4. Credential exfiltration via env var dumps

A compromised dependency, debugger, or child process can attempt to read process.env to steal credentials.

Defenses:

  • PLUGGY_CLIENT_ID and PLUGGY_CLIENT_SECRET are deleted from process.env after the first read (src/config.ts:loadPluggyConfig). The credentials are then held only in the closed-over cached variable used by the Pluggy SDK client.
  • Both credentials are scrubbed even when only one is present, so a partially-set env doesn't leak the half that was supplied.
  • A child process spawned before the first config read inherits the env. The server triggers the read early in main() so this window is short.
  • Only credentials are scrubbed. Security toggle vars (PLUGGY_MCP_REDACT, PLUGGY_MCP_AUDIT, PLUGGY_MCP_RATELIMIT, PLUGGY_MCP_RATELIMIT_PER_MIN, PLUGGY_MCP_RATELIMIT_PER_DAY, PLUGGY_MCP_DEBUG, PLUGGY_MCP_ENABLE_IDENTITY, PLUGGY_ITEM_IDS) remain in process.env after load — child processes spawned by the server (or by a dependency) will see them. Toggles are not secrets, but operators who rely on env-scrubbing for confidentiality should not assume the whole environment is wiped.

Security defaults

Control Env var Default Posture
PII redaction PLUGGY_MCP_REDACT true On — opt-out logs WARN.
Audit log PLUGGY_MCP_AUDIT true On — sensitive events unbypassable.
Rate limit PLUGGY_MCP_RATELIMIT true On — opt-out exposes Pluggy quota.
Per-minute budget PLUGGY_MCP_RATELIMIT_PER_MIN 30 Conservative.
Per-day budget PLUGGY_MCP_RATELIMIT_PER_DAY 200 Conservative.
Items allowlist PLUGGY_ITEM_IDS unset No restriction. Empty = deny all.
Identity tools PLUGGY_MCP_ENABLE_IDENTITY false Opt-in only. Strict === 'true'.
Debug error bodies PLUGGY_MCP_DEBUG 0 Off — upstream bodies can contain PII.
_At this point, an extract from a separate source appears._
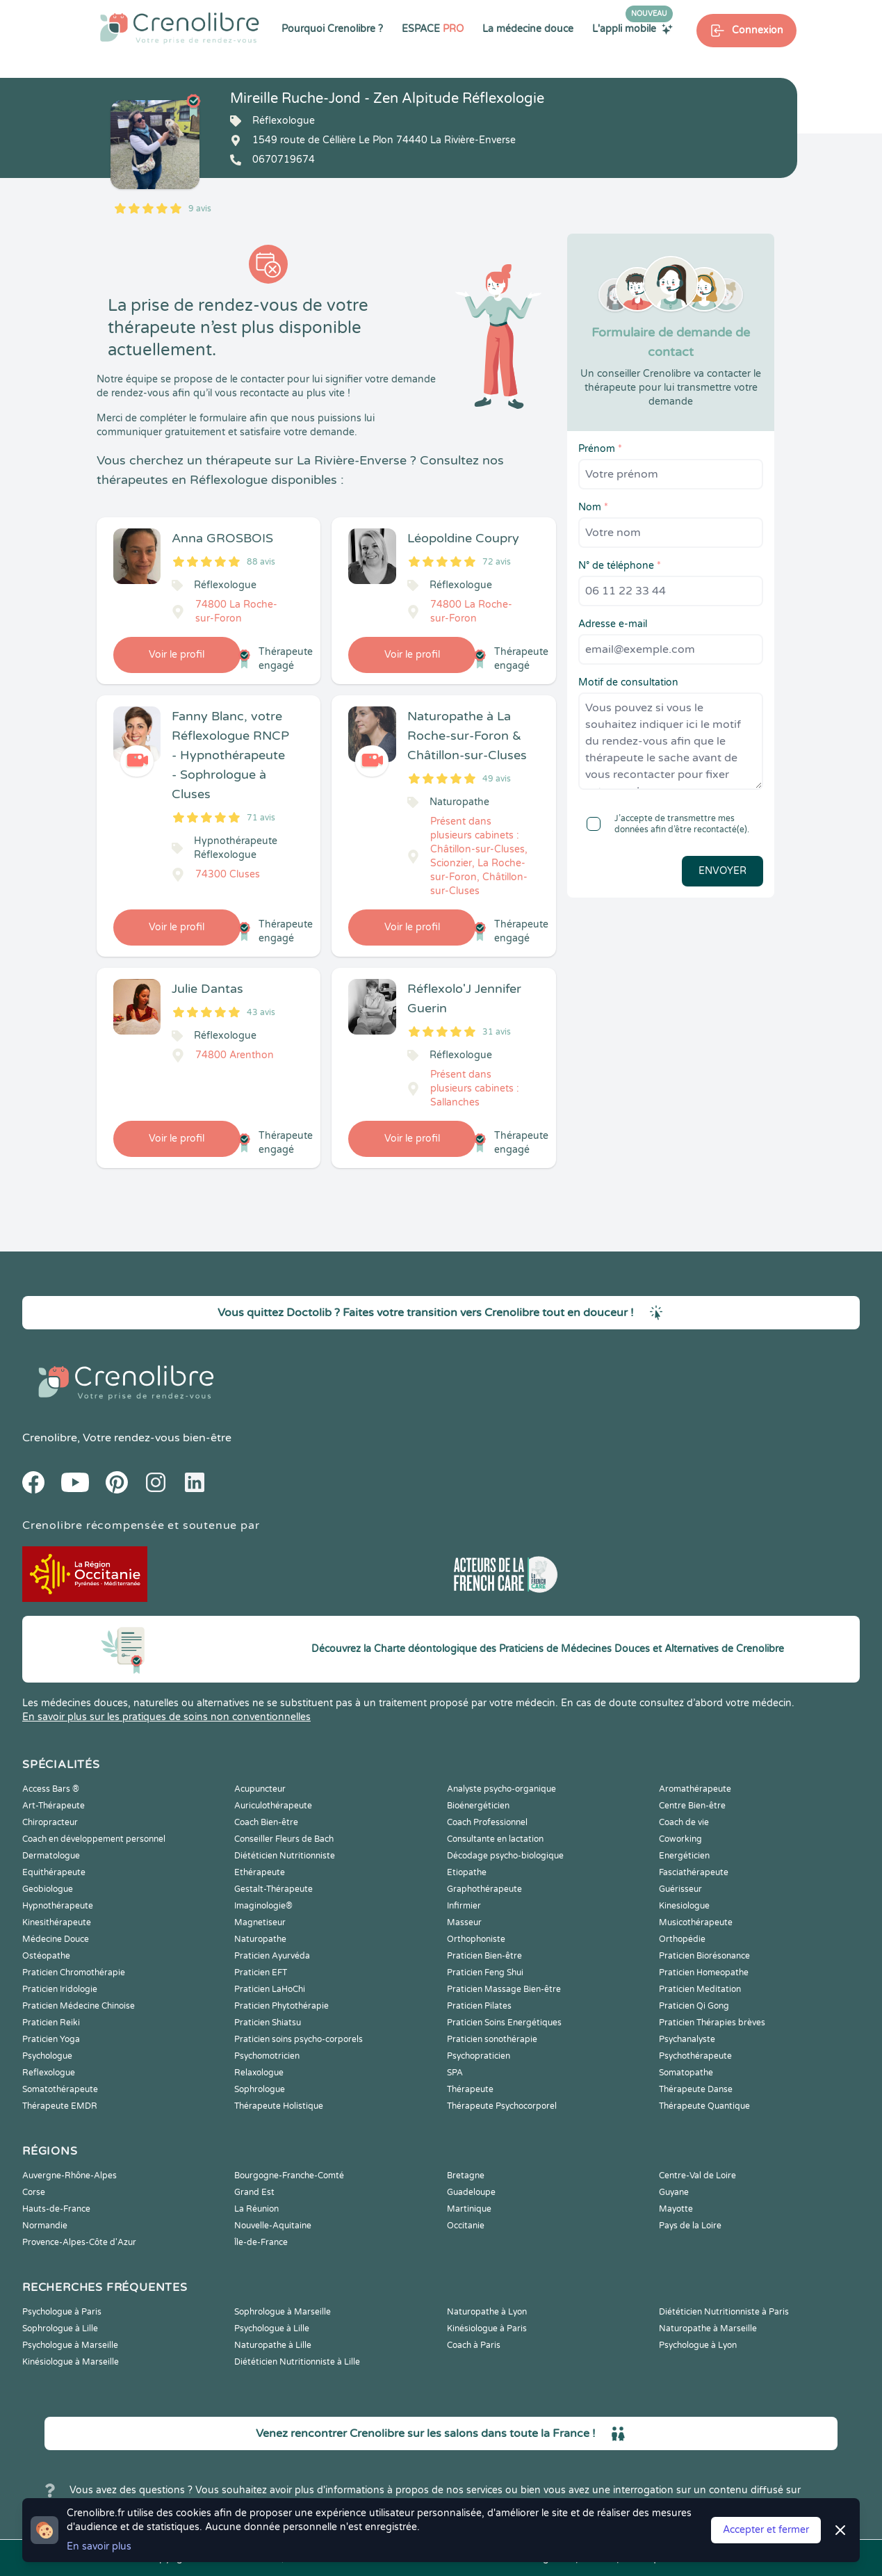 The image size is (882, 2576). Describe the element at coordinates (484, 1889) in the screenshot. I see `Graphothérapeute` at that location.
What this server does NOT defend against

  • Network exfiltration of audit logs. The audit stream writes to stderr in cleartext. The operator is responsible for where stderr ends up (a file, a log shipper, a remote collector) and for whether that destination is itself trustworthy.
  • Operator misconfiguration beyond the loud warnings we emit. Setting PLUGGY_MCP_REDACT=false, PLUGGY_MCP_RATELIMIT=false, or PLUGGY_MCP_ENABLE_IDENTITY=true is your choice; we surface the posture at startup but cannot prevent it.
  • Compromised Pluggy credentials. If your client secret leaks, rotate it from the Pluggy dashboard. We cannot detect upstream abuse from inside the MCP server.
  • Compromised LLM client / host. A malicious MCP host could read our stderr stream, intercept the JSON-RPC pipe, or harvest the data it received from a tool call. Defense lives in the host, not here.
  • Network-level attacks on the Pluggy API. TLS validation is the Pluggy SDK's responsibility; we do not pin certificates.
  • Side channels in the LLM transcript. Once data is in the model's context window, the host application controls where it goes next.
  • Write access to the process working directory. A .env file in the server's CWD is loaded at startup (via dotenv/config in src/config.ts) and can set PLUGGY_MCP_REDACT=false, PLUGGY_MCP_ENABLE_IDENTITY=true, or any other toggle the MCP client did not already pass in process.env. Keep the working directory trusted; do not run pluggy-mcp out of a world-writable folder.

What to do if you suspect compromise

  1. Stop the MCP server. Quit the host (Cursor / Claude Desktop / Codex CLI) or kill the pluggy-mcp process.
  2. Rotate Pluggy credentials. Issue a new client secret from the Pluggy dashboard and update your client config. The old secret will no longer authenticate.
  3. Revoke Open Finance consents for affected items via the Pluggy dashboard so the upstream institutions stop returning data even if the credentials somehow survive.
  4. Review the audit log (stderr capture of your MCP host) for sensitive: true events you did not authorize. The audit line carries the tool name, outcome, errorCode, and hashed arguments so you can correlate calls without re-exposing PII.
  5. Update the server to pull in any fixes once a patched release is published.